Dataset entries »
-*-
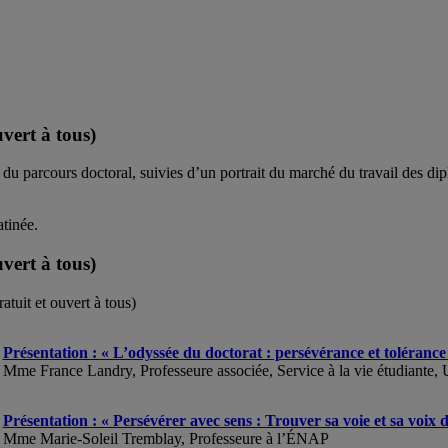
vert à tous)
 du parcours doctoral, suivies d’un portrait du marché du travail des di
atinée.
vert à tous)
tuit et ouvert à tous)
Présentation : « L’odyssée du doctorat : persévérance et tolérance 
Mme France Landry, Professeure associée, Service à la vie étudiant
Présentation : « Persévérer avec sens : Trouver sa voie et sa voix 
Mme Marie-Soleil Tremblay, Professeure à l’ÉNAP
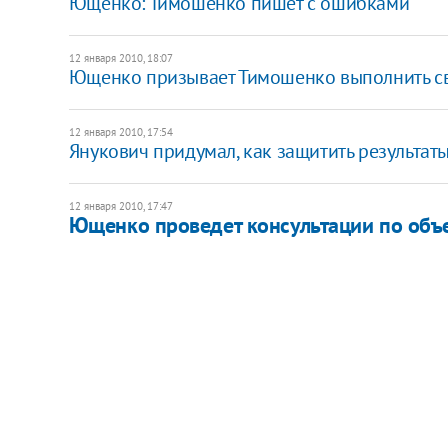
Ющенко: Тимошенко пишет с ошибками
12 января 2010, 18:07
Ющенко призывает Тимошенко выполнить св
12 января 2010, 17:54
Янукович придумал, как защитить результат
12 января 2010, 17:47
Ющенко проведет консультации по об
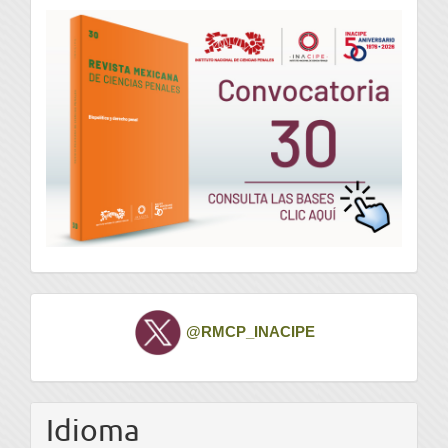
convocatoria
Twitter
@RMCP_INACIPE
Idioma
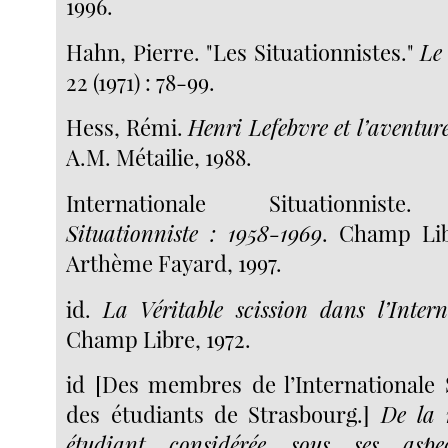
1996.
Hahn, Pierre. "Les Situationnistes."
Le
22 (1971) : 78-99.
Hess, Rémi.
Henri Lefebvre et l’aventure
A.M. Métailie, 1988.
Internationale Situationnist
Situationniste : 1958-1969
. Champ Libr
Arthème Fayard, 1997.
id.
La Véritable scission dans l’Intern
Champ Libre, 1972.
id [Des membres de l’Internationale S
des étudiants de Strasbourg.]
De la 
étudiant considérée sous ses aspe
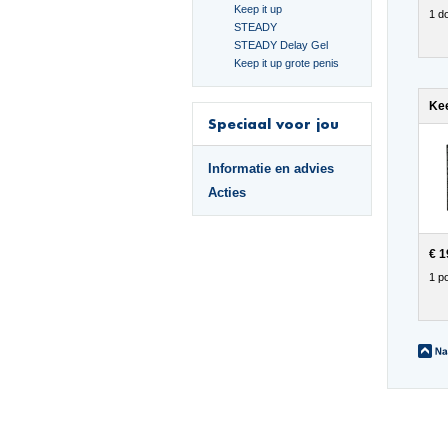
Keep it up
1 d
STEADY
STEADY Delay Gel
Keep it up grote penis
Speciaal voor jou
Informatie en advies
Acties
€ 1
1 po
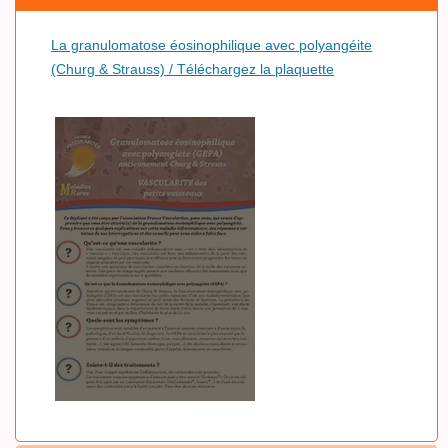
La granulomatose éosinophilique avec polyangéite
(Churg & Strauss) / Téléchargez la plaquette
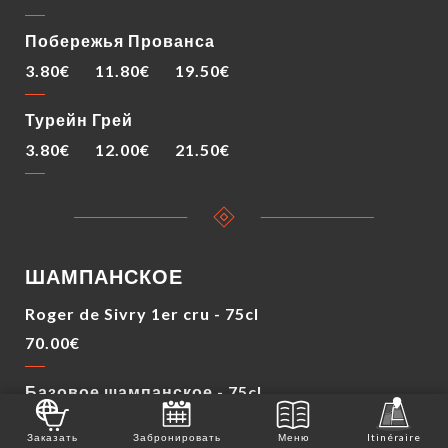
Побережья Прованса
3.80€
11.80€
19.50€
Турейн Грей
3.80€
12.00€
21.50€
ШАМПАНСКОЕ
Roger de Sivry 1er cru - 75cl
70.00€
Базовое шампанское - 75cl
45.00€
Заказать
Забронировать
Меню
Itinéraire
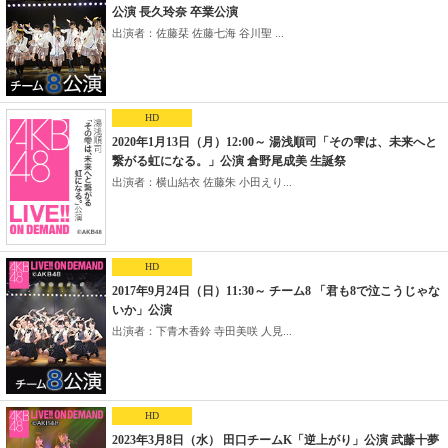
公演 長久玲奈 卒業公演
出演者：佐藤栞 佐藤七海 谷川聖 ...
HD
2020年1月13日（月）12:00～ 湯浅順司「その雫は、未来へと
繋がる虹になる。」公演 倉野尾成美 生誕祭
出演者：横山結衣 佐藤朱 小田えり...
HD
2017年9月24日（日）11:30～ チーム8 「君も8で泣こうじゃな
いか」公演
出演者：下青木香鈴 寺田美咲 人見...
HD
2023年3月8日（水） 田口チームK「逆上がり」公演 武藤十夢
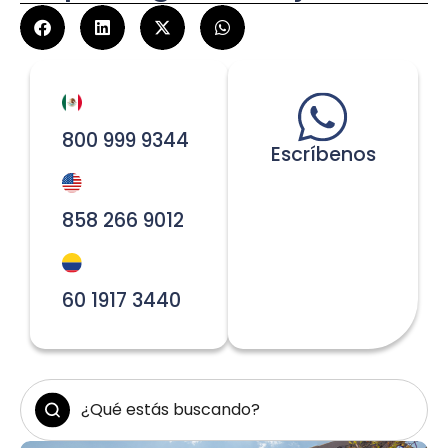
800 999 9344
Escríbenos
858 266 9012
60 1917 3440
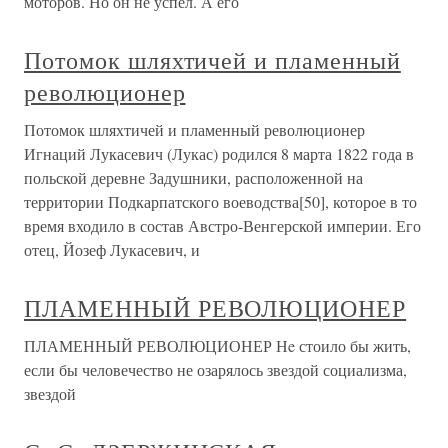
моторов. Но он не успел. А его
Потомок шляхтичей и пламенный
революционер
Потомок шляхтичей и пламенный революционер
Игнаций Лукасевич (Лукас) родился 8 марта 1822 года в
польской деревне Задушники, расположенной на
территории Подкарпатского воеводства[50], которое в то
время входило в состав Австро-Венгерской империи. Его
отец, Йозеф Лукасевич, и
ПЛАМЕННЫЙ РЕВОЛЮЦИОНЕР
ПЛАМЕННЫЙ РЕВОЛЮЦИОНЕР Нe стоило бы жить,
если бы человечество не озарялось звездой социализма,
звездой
-*-
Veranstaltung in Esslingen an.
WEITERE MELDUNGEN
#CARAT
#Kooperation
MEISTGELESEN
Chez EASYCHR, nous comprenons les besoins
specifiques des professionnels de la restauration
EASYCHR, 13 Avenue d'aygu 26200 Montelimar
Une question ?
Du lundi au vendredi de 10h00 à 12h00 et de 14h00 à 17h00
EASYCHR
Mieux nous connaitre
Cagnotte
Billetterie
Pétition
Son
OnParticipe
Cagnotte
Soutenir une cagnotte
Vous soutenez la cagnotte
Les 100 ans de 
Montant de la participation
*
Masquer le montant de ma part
-*-
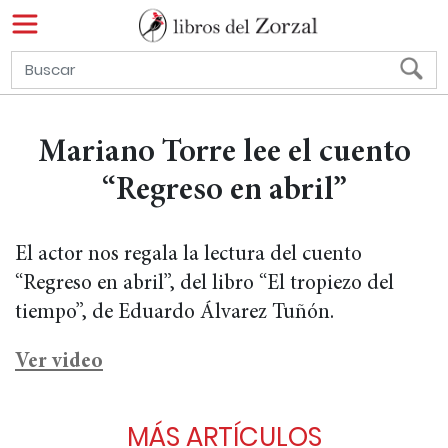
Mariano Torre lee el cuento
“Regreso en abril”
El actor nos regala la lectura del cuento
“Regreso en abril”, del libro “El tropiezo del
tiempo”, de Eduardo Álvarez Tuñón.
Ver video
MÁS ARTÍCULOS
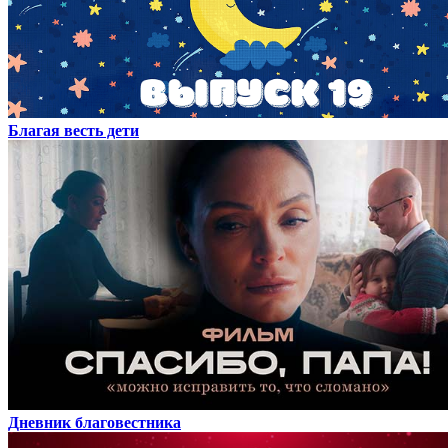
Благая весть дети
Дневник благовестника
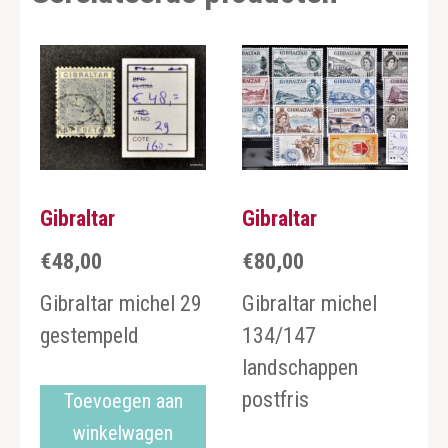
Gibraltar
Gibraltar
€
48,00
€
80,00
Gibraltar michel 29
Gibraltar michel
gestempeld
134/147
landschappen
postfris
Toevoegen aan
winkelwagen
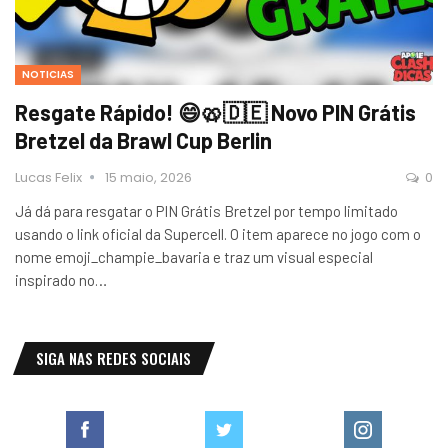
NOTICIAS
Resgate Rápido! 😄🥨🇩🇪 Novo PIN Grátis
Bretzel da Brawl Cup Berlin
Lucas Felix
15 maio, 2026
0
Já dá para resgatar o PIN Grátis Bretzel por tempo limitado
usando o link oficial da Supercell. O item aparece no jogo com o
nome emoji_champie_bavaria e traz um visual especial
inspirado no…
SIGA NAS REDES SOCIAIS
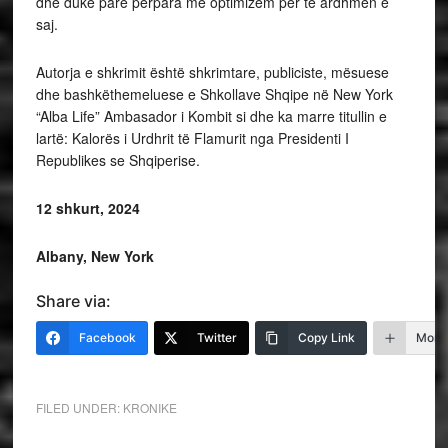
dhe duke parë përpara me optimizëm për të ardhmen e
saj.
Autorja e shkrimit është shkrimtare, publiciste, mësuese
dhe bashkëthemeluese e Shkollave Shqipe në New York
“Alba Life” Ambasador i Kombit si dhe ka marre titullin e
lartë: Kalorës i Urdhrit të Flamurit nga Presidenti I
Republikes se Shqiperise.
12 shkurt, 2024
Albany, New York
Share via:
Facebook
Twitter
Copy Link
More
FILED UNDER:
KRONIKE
-*-
Action item » Search the entries above for the string "EASYCHR", and report each line where it occurs.

Answer for this exercise »
Chez EASYCHR, nous comprenons les besoins
EASYCHR, 13 Avenue d'aygu 26200 Montelimar
EASYCHR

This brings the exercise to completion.